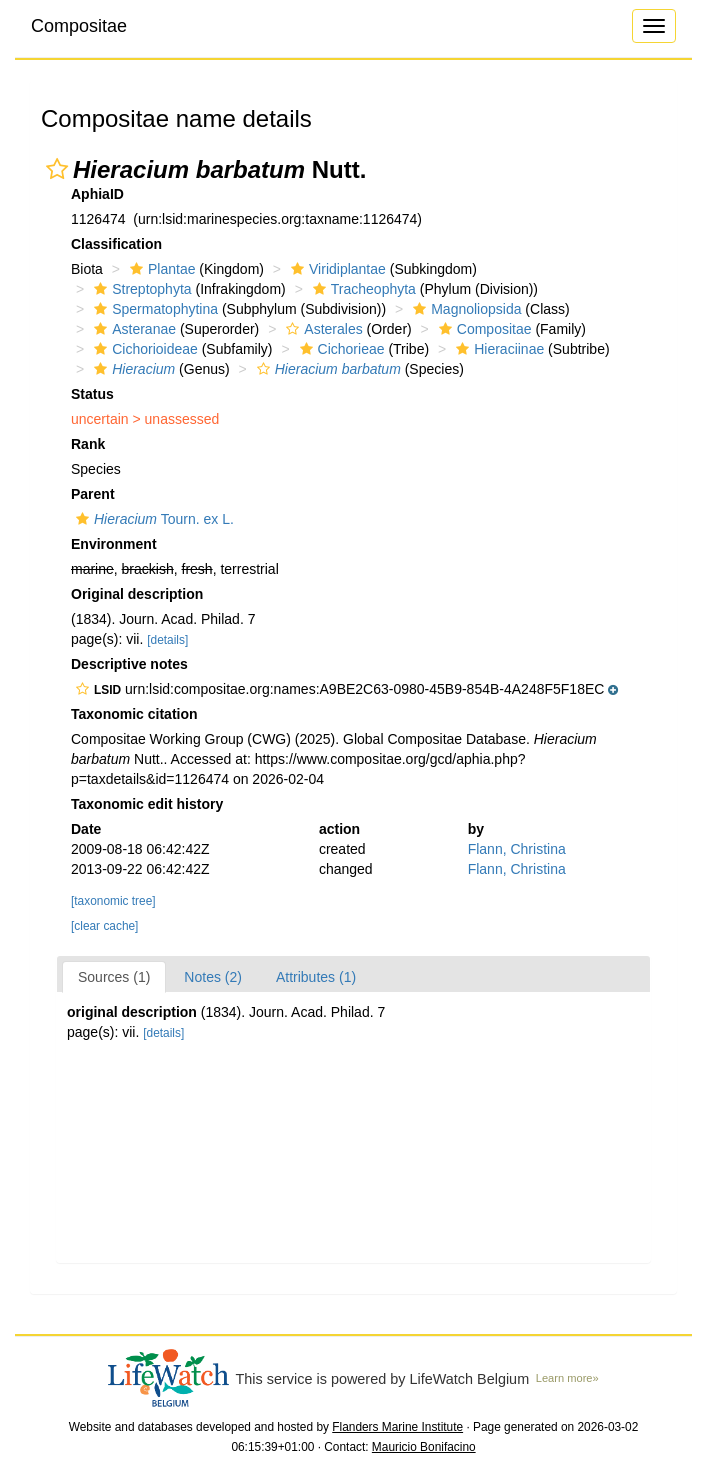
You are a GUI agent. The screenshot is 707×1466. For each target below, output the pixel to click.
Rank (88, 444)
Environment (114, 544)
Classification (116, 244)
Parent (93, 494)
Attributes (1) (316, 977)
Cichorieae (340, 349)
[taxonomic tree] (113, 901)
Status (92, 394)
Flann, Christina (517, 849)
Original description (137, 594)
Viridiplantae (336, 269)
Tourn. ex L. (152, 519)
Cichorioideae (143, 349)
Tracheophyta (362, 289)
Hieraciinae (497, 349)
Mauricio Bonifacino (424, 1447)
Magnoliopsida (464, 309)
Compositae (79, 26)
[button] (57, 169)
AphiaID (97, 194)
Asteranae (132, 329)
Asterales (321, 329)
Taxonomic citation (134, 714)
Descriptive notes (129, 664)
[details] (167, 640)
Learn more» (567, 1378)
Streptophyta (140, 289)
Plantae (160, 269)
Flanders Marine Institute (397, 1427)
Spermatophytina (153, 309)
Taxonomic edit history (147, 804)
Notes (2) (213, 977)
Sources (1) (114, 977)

...

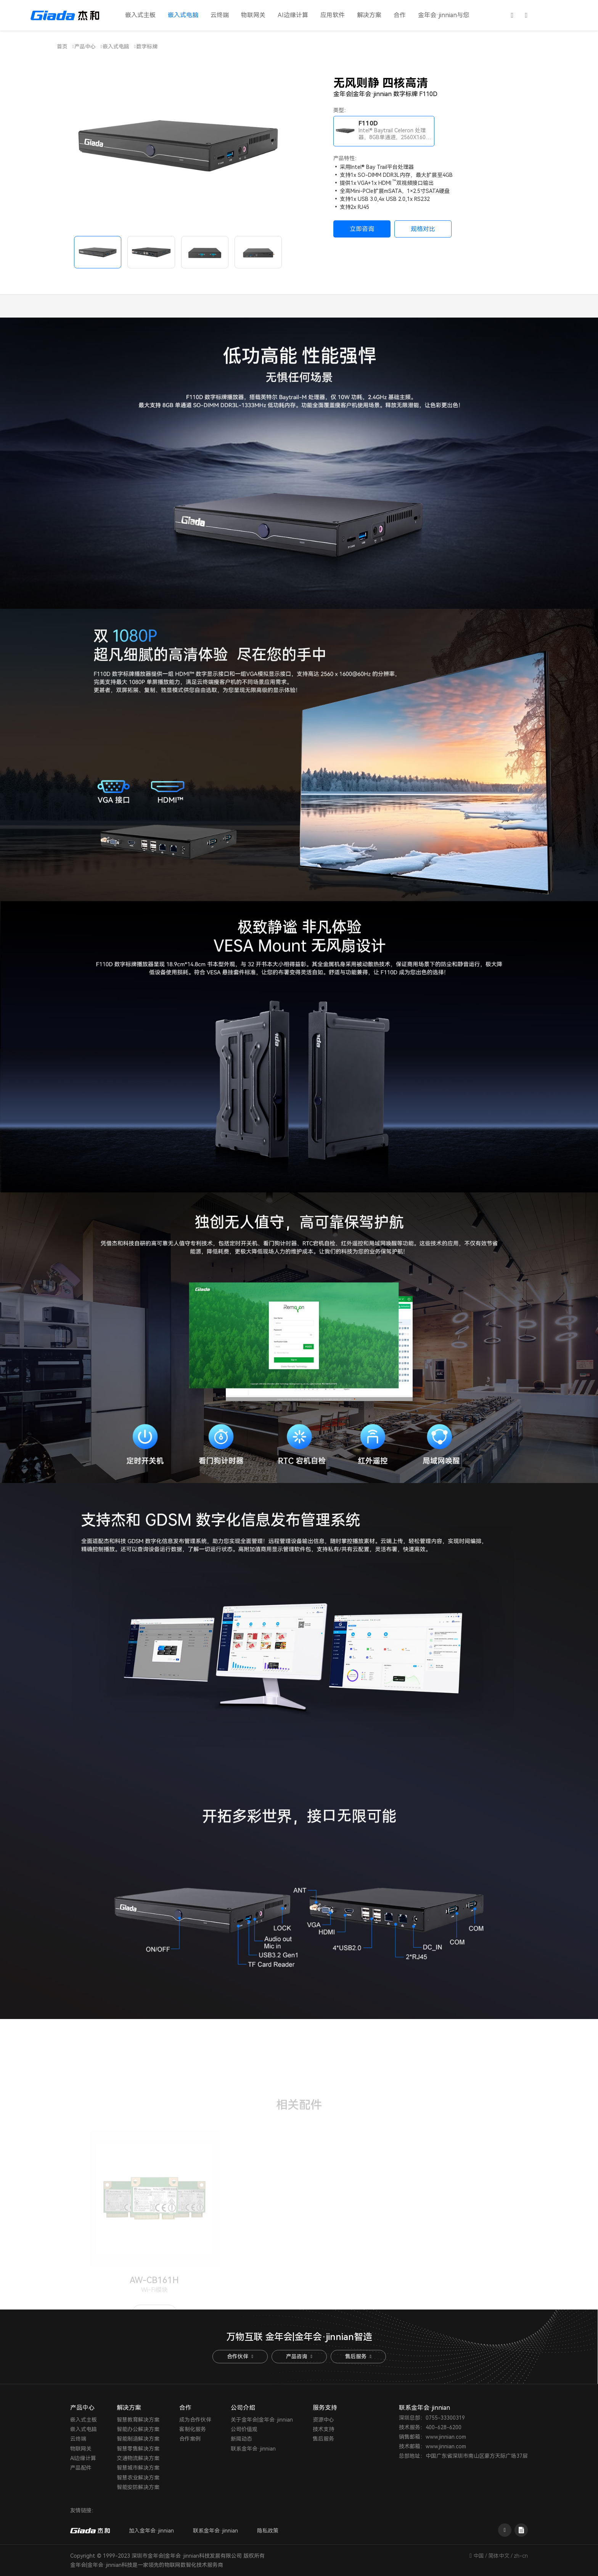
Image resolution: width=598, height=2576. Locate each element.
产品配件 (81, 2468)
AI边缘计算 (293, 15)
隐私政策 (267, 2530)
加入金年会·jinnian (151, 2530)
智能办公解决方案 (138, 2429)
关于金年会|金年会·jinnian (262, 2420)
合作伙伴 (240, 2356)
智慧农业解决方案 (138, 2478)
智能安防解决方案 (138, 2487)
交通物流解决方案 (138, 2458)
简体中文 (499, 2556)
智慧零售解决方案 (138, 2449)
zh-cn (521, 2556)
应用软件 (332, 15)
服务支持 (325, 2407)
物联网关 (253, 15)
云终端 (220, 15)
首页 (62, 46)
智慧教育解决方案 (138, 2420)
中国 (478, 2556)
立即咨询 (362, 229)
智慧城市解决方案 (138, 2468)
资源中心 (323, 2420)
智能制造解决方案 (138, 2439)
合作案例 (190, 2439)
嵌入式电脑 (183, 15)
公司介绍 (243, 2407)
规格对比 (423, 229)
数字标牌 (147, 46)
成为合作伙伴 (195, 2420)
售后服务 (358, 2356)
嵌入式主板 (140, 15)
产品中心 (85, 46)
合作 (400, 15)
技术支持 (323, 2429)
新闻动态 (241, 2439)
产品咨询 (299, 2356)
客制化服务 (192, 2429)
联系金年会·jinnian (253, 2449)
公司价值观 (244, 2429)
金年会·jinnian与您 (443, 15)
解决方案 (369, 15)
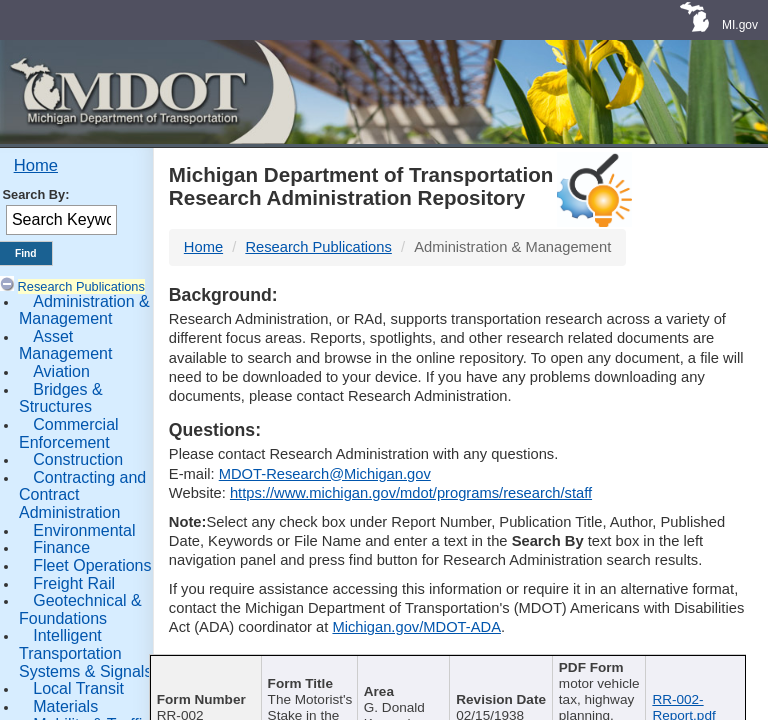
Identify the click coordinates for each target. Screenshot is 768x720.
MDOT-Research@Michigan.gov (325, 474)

## Work request
Reproducing the whole listing above is not the task. Copy exactly only the lines from the one with "You are a GUI" to the one with "Hieraciinae (497, 349)", both kept.

## Exercise output
You are a GUI agent. The screenshot is 707×1466. For each target below, output the pixel to click.
Rank (88, 444)
Environment (114, 544)
Classification (116, 244)
Parent (93, 494)
Attributes (1) (316, 977)
Cichorieae (340, 349)
[taxonomic tree] (113, 901)
Status (92, 394)
Flann, Christina (517, 849)
Original description (137, 594)
Viridiplantae (336, 269)
Tourn. ex L. (152, 519)
Cichorioideae (143, 349)
Tracheophyta (362, 289)
Hieraciinae (497, 349)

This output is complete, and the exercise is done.